Venda sobre amostra é aquela que se realiza em face de uma parcela da mercadoria, ou de um tipo predeterminado desta, parcela ou tipo que devem ser aprovados pelo comprador antes da conclusão do contrato, devendo ser-lhe exactamente igual a mercadoria total, mais tarde entregue pelo vendedor – v. Baptista Lopes, “Do Contrato de Compra e Venda”, pág. 182.

A este tipo de venda se refere o art. 919º do Código Civil quando estabelece que, “sendo a venda feita sobre amostra, entende-se que o vendedor assegura a existência, na coisa vendida, de qualidades iguais às da amostra, salvo se da convenção ou dos usos resultar que esta serve somente para indicar de modo aproximado as qualidades do objecto..

Este preceito teve origem no art. 469º do Código Comercial que trata da venda comercial sobre amostra.

Aí se diz que “as vendas feitas sobre amostra de fazenda, ou determinando-se só uma qualidade conhecida no comércio, consideram-se sempre como feitas debaixo da condição de a cousa ser conforme à amostra ou à qualidade convencionada”.

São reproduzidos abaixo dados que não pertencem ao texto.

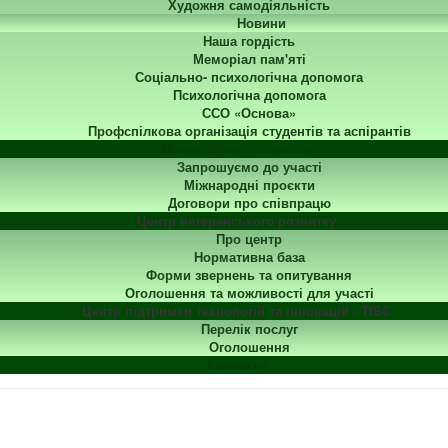
Художня самодіяльність
Новини
Наша гордість
Меморіал пам'яті
Соціально- психологічна допомога
Психологічна допомога
ССО «Основа»
Профспілкова організація студентів та аспірантів
Міжнародна діяльність
Запрошуємо до участі
Міжнародні проєкти
Договори про співпрацю
Центр ветеранського розвитку
Про центр
Нормативна база
Форми звернень та опитування
Оголошення та можливості для участі
Центр підтримки технологій та інновацій - TISC
Перелік послуг
Оголошення
Контакти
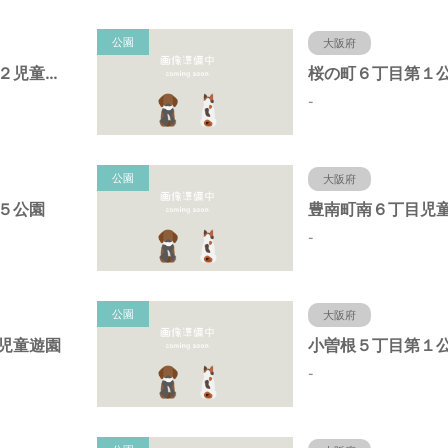
公園
大阪府
原田中１丁目第２児童遊園
桜の町６丁目第１
-
公園
大阪府
５公園
豊南町南６丁目児
-
公園
大阪府
児童遊園
小曽根５丁目第１
-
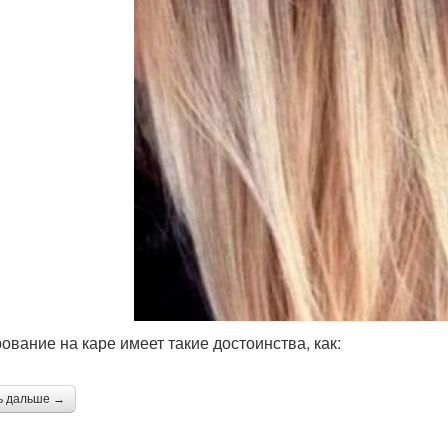
ование на каре имеет такие достоинства, как:
ь дальше →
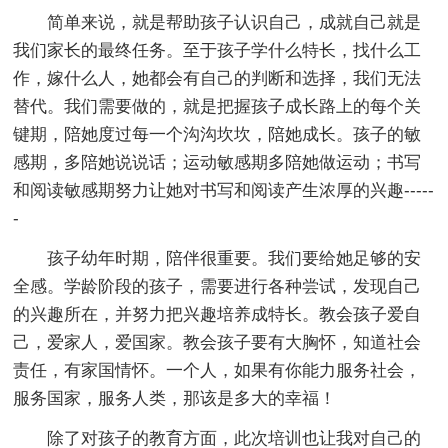
简单来说，就是帮助孩子认识自己，成就自己就是
我们家长的最终任务。至于孩子学什么特长，找什么工
作，嫁什么人，她都会有自己的判断和选择，我们无法
替代。我们需要做的，就是把握孩子成长路上的每个关
键期，陪她度过每一个沟沟坎坎，陪她成长。孩子的敏
感期，多陪她说说话；运动敏感期多陪她做运动；书写
和阅读敏感期努力让她对书写和阅读产生浓厚的兴趣-----
-
孩子幼年时期，陪伴很重要。我们要给她足够的安
全感。学龄阶段的孩子，需要进行各种尝试，发现自己
的兴趣所在，并努力把兴趣培养成特长。教会孩子爱自
己，爱家人，爱国家。教会孩子要有大胸怀，知道社会
责任，有家国情怀。一个人，如果有你能力服务社会，
服务国家，服务人类，那该是多大的幸福！
除了对孩子的教育方面，此次培训也让我对自己的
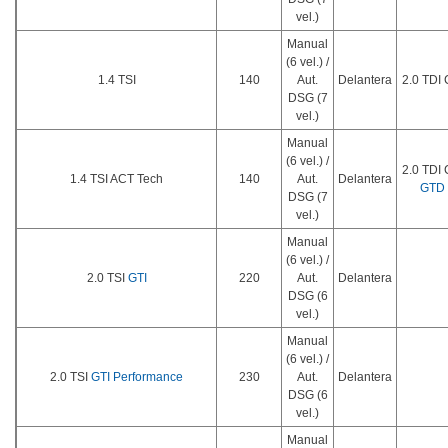
vel.)
Manual
(6 vel.) /
1.4 TSI
140
Aut.
Delantera
2.0 TDI
DSG (7
vel.)
Manual
(6 vel.) /
2.0 TDI
1.4 TSI ACT Tech
140
Aut.
Delantera
GTD
DSG (7
vel.)
Manual
(6 vel.) /
2.0 TSI
GTI
220
Aut.
Delantera
DSG (6
vel.)
Manual
(6 vel.) /
2.0 TSI
GTI Performance
230
Aut.
Delantera
DSG (6
vel.)
Manual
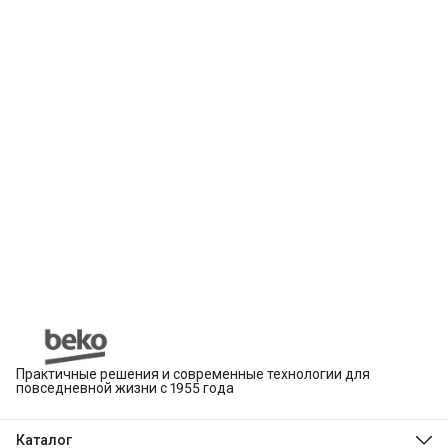
Практичные решения и современные технологии для
повседневной жизни с 1955 года
Каталог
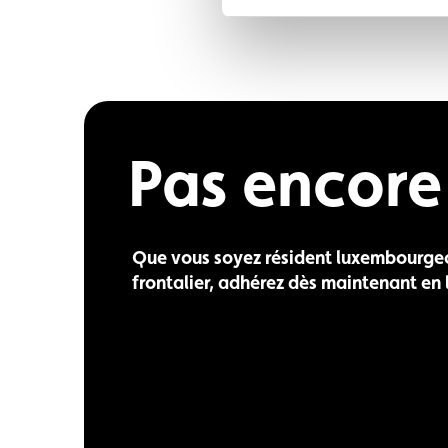
Pas encor
Que vous soyez résident luxembourge
frontalier, adhérez dès maintenant en l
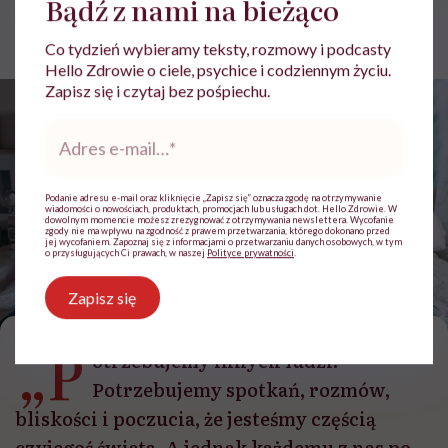
Bądź z nami na bieżąco
Małgorzata Germak
Opublikowano:
10.07.2026 10:48
Co tydzień wybieramy teksty, rozmowy i podcasty
Hello Zdrowie o ciele, psychice i codziennym życiu.
Zapisz się i czytaj bez pośpiechu.
Adres
e-
mail
*
Podanie adresu e-mail oraz kliknięcie „Zapisz się” oznacza zgodę na otrzymywanie
wiadomości o nowościach, produktach, promocjach lub usługach dot. Hello Zdrowie. W
dowolnym momencie możesz zrezygnować z otrzymywania newslettera. Wycofanie
zgody nie ma wpływu na zgodność z prawem przetwarzania, którego dokonano przed
jej wycofaniem. Zapoznaj się z informacjami o przetwarzaniu danych osobowych, w tym
o przysługujących Ci prawach, w naszej
Polityce prywatności
.
Zapisz się
/fot. Getty Images, Davin G Photography
„P
otrzebujemy innych ludzi.
Potrzebujemy spotkań, rozmów,
bliskości i poczucia, że jesteśmy częścią
czyjegoś świata. A jednak każdemu z nas po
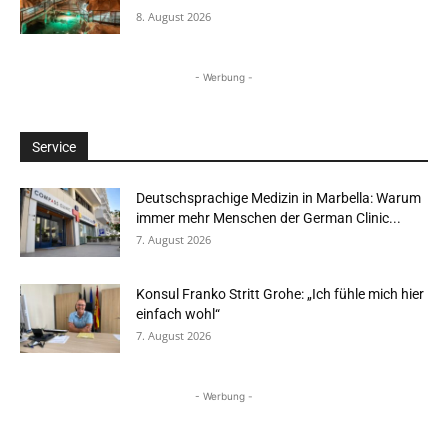
8. August 2026
- Werbung -
Service
Deutschsprachige Medizin in Marbella: Warum
immer mehr Menschen der German Clinic...
7. August 2026
Konsul Franko Stritt Grohe: „Ich fühle mich hier
einfach wohl“
7. August 2026
- Werbung -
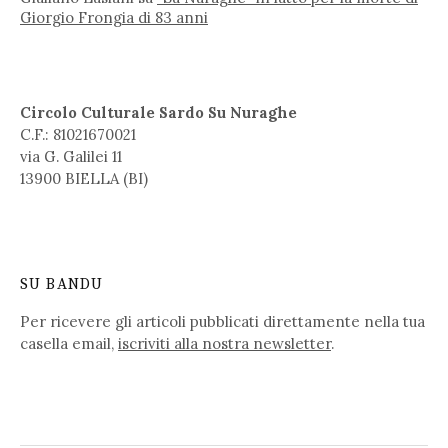
Giorgio Frongia di 83 anni
Circolo Culturale Sardo Su Nuraghe
C.F.: 81021670021
via G. Galilei 11
13900 BIELLA (BI)
SU BANDU
Per ricevere gli articoli pubblicati direttamente nella tua
casella email,
iscriviti alla nostra newsletter
.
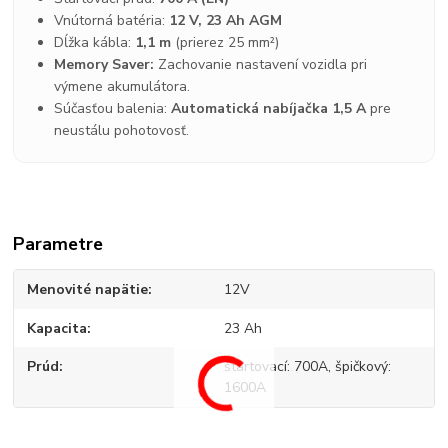
Vnútorná batéria:
12 V, 23 Ah AGM
Dĺžka kábla:
1,1 m
(prierez 25 mm²)
Memory Saver:
Zachovanie nastavení vozidla pri
výmene akumulátora.
Súčasťou balenia:
Automatická nabíjačka 1,5 A
pre
neustálu pohotovosť.
Parametre
Menovité napätie
12V
Kapacita
23 Ah
Prúd
štartovací: 700A, špičkový:
1600A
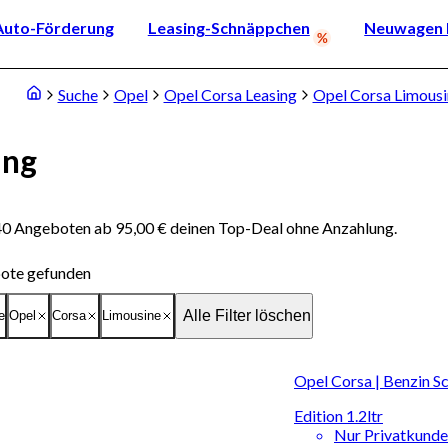
Auto-Förderung
Leasing-Schnäppchen
Neuwagen k
Suche
Opel
Opel Corsa Leasing
Opel Corsa Limousi
ing
 40 Angeboten ab 95,00 € deinen Top-Deal ohne Anzahlung.
ote gefunden
Alle Filter löschen
e
Opel
Corsa
Limousine
Opel Corsa | Benzin S
Edition 1.2ltr
Nur Privatkund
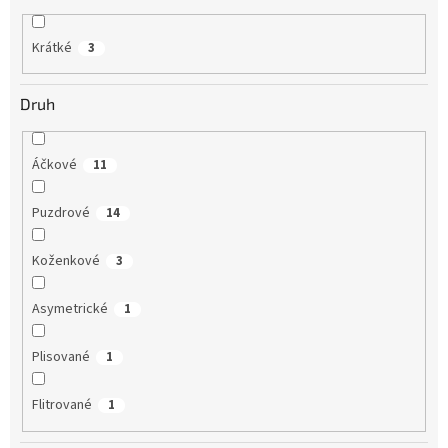
Krátké
3
Druh
Áčkové
11
Puzdrové
14
Koženkové
3
Asymetrické
1
Plisované
1
Flitrované
1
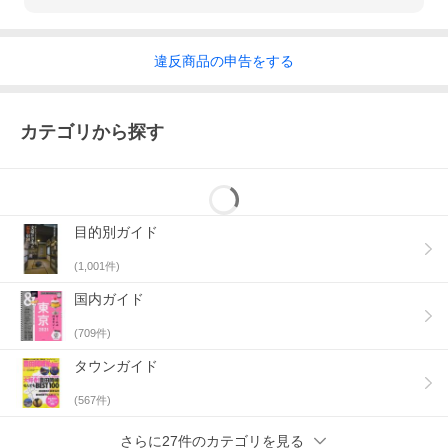
違反
商品の
申告をする
カテゴリから探す
目的別ガイド
(
1,001
件)
国内ガイド
(
709
件)
タウンガイド
(
567
件)
さらに27件のカテゴリを見る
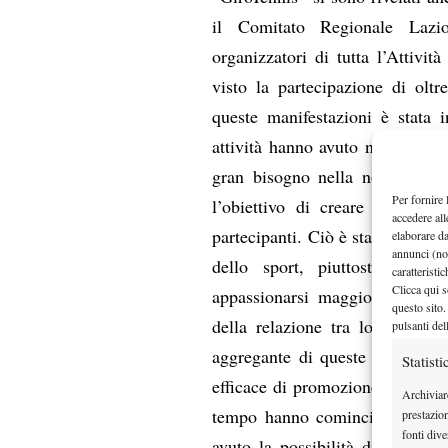
il Comitato Regionale Lazi
organizzatori di tutta l’Attivi
visto la partecipazione di oltr
queste manifestazioni è stata i
attività hanno avuto nel portare 
gran bisogno nella nostra Socie
Per fornire 
l’obiettivo di creare importan
accedere all
partecipanti. Ciò è stato ottenu
elaborare d
annunci (no
dello sport, piuttosto che q
caratteristi
Clicca qui s
appassionarsi maggiormente al 
questo sito.
della relazione tra lo sport ed
pulsanti del
aggregante di queste manifesta
Statisti
efficace di promozione del tenni
Archiviar
tempo hanno cominciato a gioca
prestazio
fonti dive
avuto la possibilità di rimette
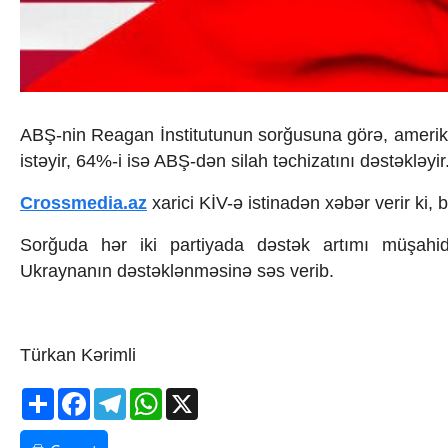
İqtisadiyyat
İqtisadi xəbərlər
Energetika
Neft-qaz
Əmək və sosial siyasət
Kənd təsərrüfatı
ABŞ-nin Reagan İnstitutunun sorğusuna görə, amerika
Hərbi sənaye
Telekommunikasiya və nəqliyyat
istəyir, 64%-i isə ABŞ-dən silah təchizatını dəstəkləyir
COP29
Crossmedia.az
xarici KİV-ə istinadən xəbər verir ki,
Cəmiyyət
Crossmedia.az - 1 yaş
Sorğuda hər iki partiyada dəstək artımı müşahi
Siyasət
Məhkəmə və hüquq
Ukraynanın dəstəklənməsinə səs verib.
Ekologiya
Zəfər - 5
Gənclər və İdman
Türkan Kərimli
Media və QHT
Hadisə
Share
Facebook
Telegram
WhatsApp
X
Sağlamlıq
Sosium
Mənəvi dəyərlər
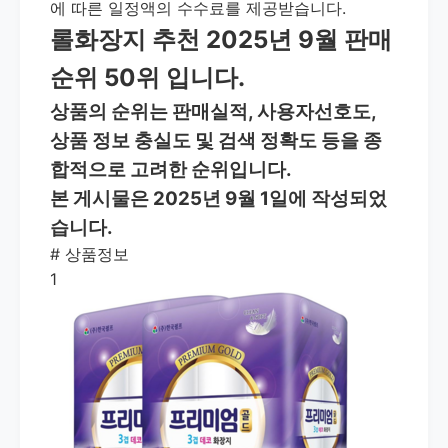
에 따른 일정액의 수수료를 제공받습니다.
롤화장지 추천 2025년 9월 판매
순위 50위 입니다.
상품의 순위는 판매실적, 사용자선호도,
상품 정보 충실도 및 검색 정확도 등을 종
합적으로 고려한 순위입니다.
본 게시물은 2025년 9월 1일에 작성되었
습니다.
#
상품정보
1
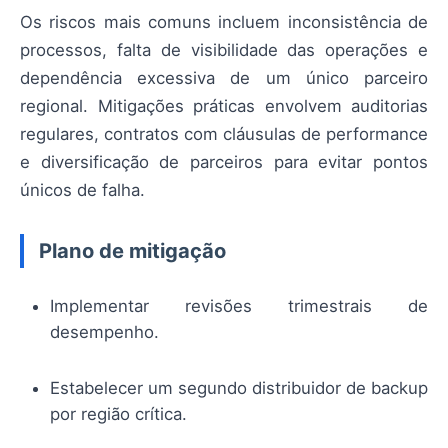
Os riscos mais comuns incluem inconsistência de
processos, falta de visibilidade das operações e
dependência excessiva de um único parceiro
regional. Mitigações práticas envolvem auditorias
regulares, contratos com cláusulas de performance
e diversificação de parceiros para evitar pontos
únicos de falha.
Plano de mitigação
Implementar revisões trimestrais de
desempenho.
Estabelecer um segundo distribuidor de backup
por região crítica.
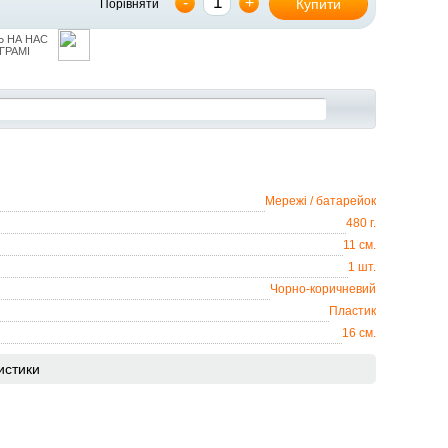
-
+
Купити
Порівняти
 НА НАС
ГРАМІ
Мережі / батарейок
480 г.
11 см.
1 шт.
Чорно-коричневий
Пластик
16 см.
истики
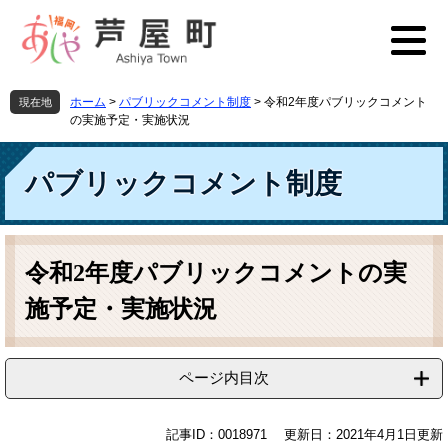
ペ
メ
ー
ニ
ジ
ュ
の
ー
先
を
ホーム
>
パブリックコメント制度
>
令和2年度パブリックコメント
現在地
頭
飛
の実施予定・実施状況
で
ば
す
し
パブリックコメント制度
。
て
本
文
へ
本
文
令和2年度パブリックコメントの実
施予定・実施状況
ページ内目次
記事ID：0018971
更新日：2021年4月1日更新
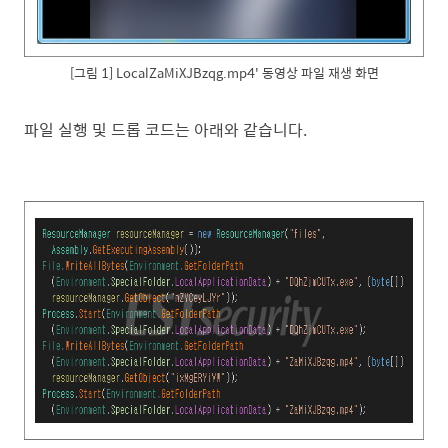
[그림 1]
LocalZaMiXJBzqg.mp4'
동영상 파일 재생 화면
파일 실행 및 드롭 코드는 아래와 같습니다.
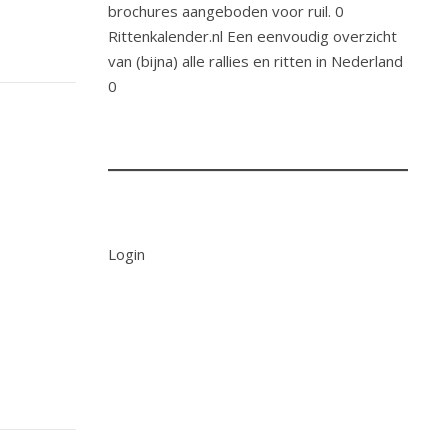
brochures aangeboden voor ruil. 0
Rittenkalender.nl
Een eenvoudig overzicht
van (bijna) alle rallies en ritten in Nederland
0
Login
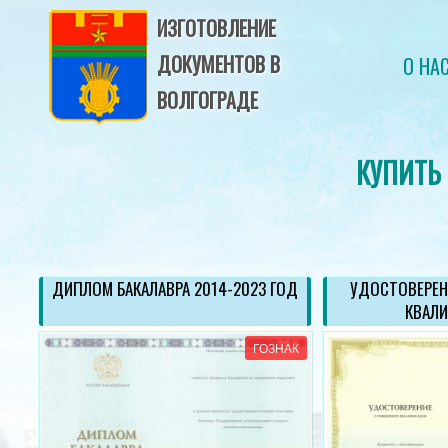
ИЗГОТОВЛЕНИЕ
ДОКУМЕНТОВ В
О НА
ВОЛГОГРАДЕ
КУПИТЬ
23
ДИПЛОМ БАКАЛАВРА 2014-2023 ГОД
УДОСТОВЕРЕН
КВАЛ
АК
ГОЗНАК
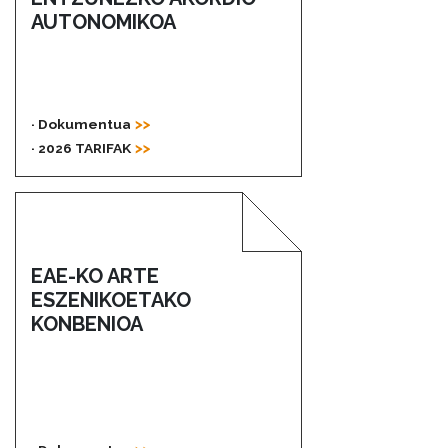
AUTONOMIKOA
· Dokumentua
· 2026 TARIFAK
EAE-KO ARTE
ESZENIKOETAKO
KONBENIOA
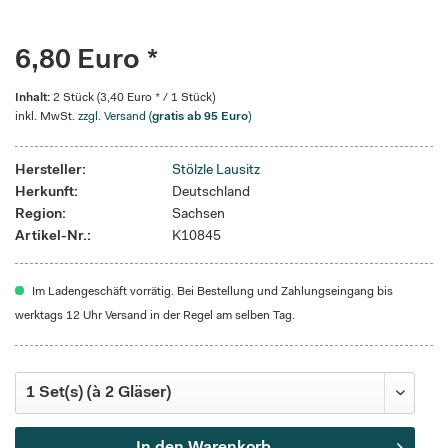
6,80 Euro *
Inhalt:
2 Stück (3,40 Euro * / 1 Stück)
inkl. MwSt.
zzgl. Versand (
gratis ab 95 Euro
)
Hersteller:
Stölzle Lausitz
Herkunft:
Deutschland
Region:
Sachsen
Artikel-Nr.:
K10845
Im Ladengeschäft vorrätig. Bei Bestellung und Zahlungseingang bis
werktags 12 Uhr Versand in der Regel am selben Tag.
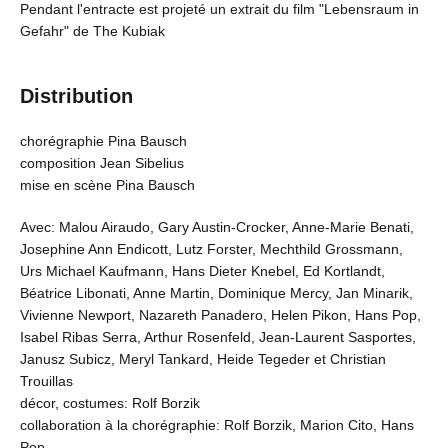
Pendant l'entracte est projeté un extrait du film "Lebensraum in
Gefahr" de The Kubiak
Distribution
chorégraphie Pina Bausch
composition Jean Sibelius
mise en scène Pina Bausch
Avec: Malou Airaudo, Gary Austin-Crocker, Anne-Marie Benati,
Josephine Ann Endicott, Lutz Forster, Mechthild Grossmann,
Urs Michael Kaufmann, Hans Dieter Knebel, Ed Kortlandt,
Béatrice Libonati, Anne Martin, Dominique Mercy, Jan Minarik,
Vivienne Newport, Nazareth Panadero, Helen Pikon, Hans Pop,
Isabel Ribas Serra, Arthur Rosenfeld, Jean-Laurent Sasportes,
Janusz Subicz, Meryl Tankard, Heide Tegeder et Christian
Trouillas
décor, costumes: Rolf Borzik
collaboration à la chorégraphie: Rolf Borzik, Marion Cito, Hans
Pop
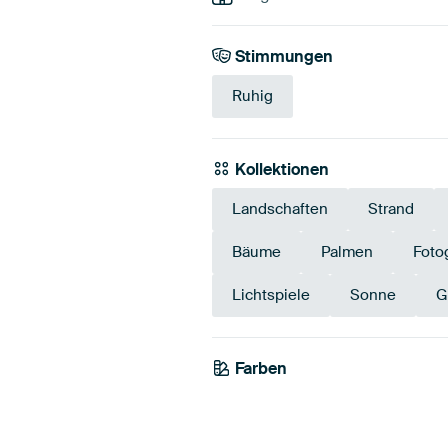
Stimmungen
Ruhig
Kollektionen
Landschaften
Strand
Bäume
Palmen
Foto
Lichtspiele
Sonne
G
Farben
Taupe
Beige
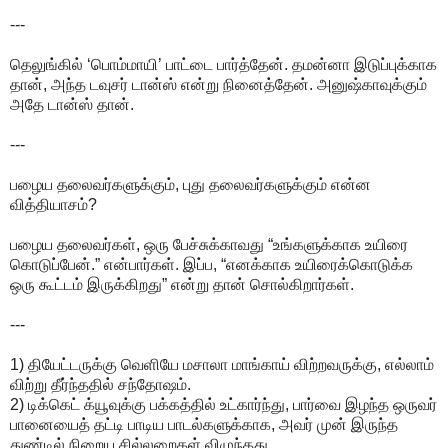
---
தெலுங்கில் ‘பொம்மாயி’ பாட்டை பார்த்தேன். தமன்னா இடுப்புக்காக
தான், அந்த டவுசர் டான்ஸ் என்று நினைத்தேன். அனுஷ்காவுக்கும்
அதே டான்ஸ் தான்.
---
பழைய தலைவர்களுக்கும், புது தலைவர்களுக்கும் என்ன
வித்தியாசம்?
பழைய தலைவர்கள், ஒரு பேச்சுக்காவது “உங்களுக்காக உயிரை
கொடுப்பேன்.” என்பார்கள். இப்ப, “எனக்காக உயிரைக்கொடுக்க
ஒரு கூட்டம் இருக்கிறது” என்று தான் சொல்கிறார்கள்.
---
1) தியேட்டருக்கு வெளியே மசாலா மாங்காய் விற்றவருக்கு, எல்லாம்
விற்று தீர்ந்ததில் சந்தோஷம்.
2) டிக்கெட் க்யூவுக்கு பக்கத்தில் உட்கார்ந்து, பார்வை இழந்த ஒருவர்
பானையைத் தட்டி பாடிய பாடல்களுக்காக, அவர் முன் இருந்த
துண்டில் நிறைய சில்லறைகள் விழுந்தது.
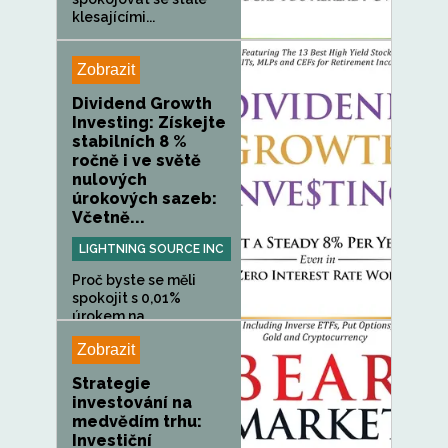
klesajícími...
Zobrazit
Dividend Growth
Investing: Získejte
stabilních 8 %
ročně i ve světě
nulových
úrokových sazeb:
Včetně...
LIGHTNING SOURCE INC
Proč byste se měli
spokojit s 0,01%
úrokem na...
Zobrazit
Strategie
investování na
medvědím trhu:
Investiční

Tal conformidade tem-se por verificada e o contrato como perfeito, se o comprador examinar as coisas compradas no acto da entrega e não reclamar imediatamente contra a sua qualidade, ou, não as examinando, não reclamar dentro de oito dias após a sua recepção efectiva – art. 471º do Código Comercial.

(…)

Assim, enquanto que na venda sobre amostra do art. 919º do Código Civil a aludida desconformidade dá lugar à aplicação das regras que regulam a venda de coisas defeituosas (arts. 913º e seguintes), no caso da venda comercial sobre amostra a mesma desconformidade implica a ineficácia do acto – v. Pires de Lima e Antunes Varela, “Código Civil Anotado”, Volume II, pág. 161.

Essa ineficácia resulta da inverificação do facto condicionante, isto é, da conformidade da mercadoria com a amostra. Se essa condição suspensiva (imprópria, no dizer de Mota Pinto), estatuída pela lei (conditio juris do art. 469º do Código Comercial), não se verifica, o acto não produzirá quaisquer efeitos.

Na verdade, decorrendo do texto legal que a produção dos efeitos da compra e venda comercial sobre amostra só tem início se a “cousa” for “conforme à amostra ou à qualidade convencionada”, considera-se o contrato perfeito desde a sua celebração se essa condição se verificar, uma vez que a condição actua retroactivamente – art. 276º do Código Civil. Porém, até esse momento o credor não tem ainda, duma maneira geral, acção contra o devedor (…)

Face ao que ficou exposto, somos levados a concluir que o contrato firmado entre a Ré apelante e a Autora apelada foi um contrato de compra e venda sobre amostra, prolongado no tempo.

(…)

A comercialidade do contrato deriva, no caso vertente, das actividades industriais desenvolvidas pela vendedora e pela compradora, sendo-lhe aplicáveis os preceitos dos arts. 469º e seguintes do Código Comercial.

As consequências da diferente qualificação jurídica do contrato são, porém, nulas para o desfecho da acção.

Efectivamente, bem vistas as coisas, a Ré impugna apenas o prazo de vencimento do pagamento das facturas, e quanto a esta matéria, convém, desde logo, dizer fluir dos factos assentes em 22) dos Factos Provados - ao invés do alegado pela Autora – que a Autora só enviou as facturas mencionadas em 2) à Ré nos oito dias subsequentes à sua data de emissão, pelo que o prazo de pagamento das facturas só se venceria decorridos 60 dias após recebimento das facturas pela Ré, ou seja, 8 dias após a sua emissão.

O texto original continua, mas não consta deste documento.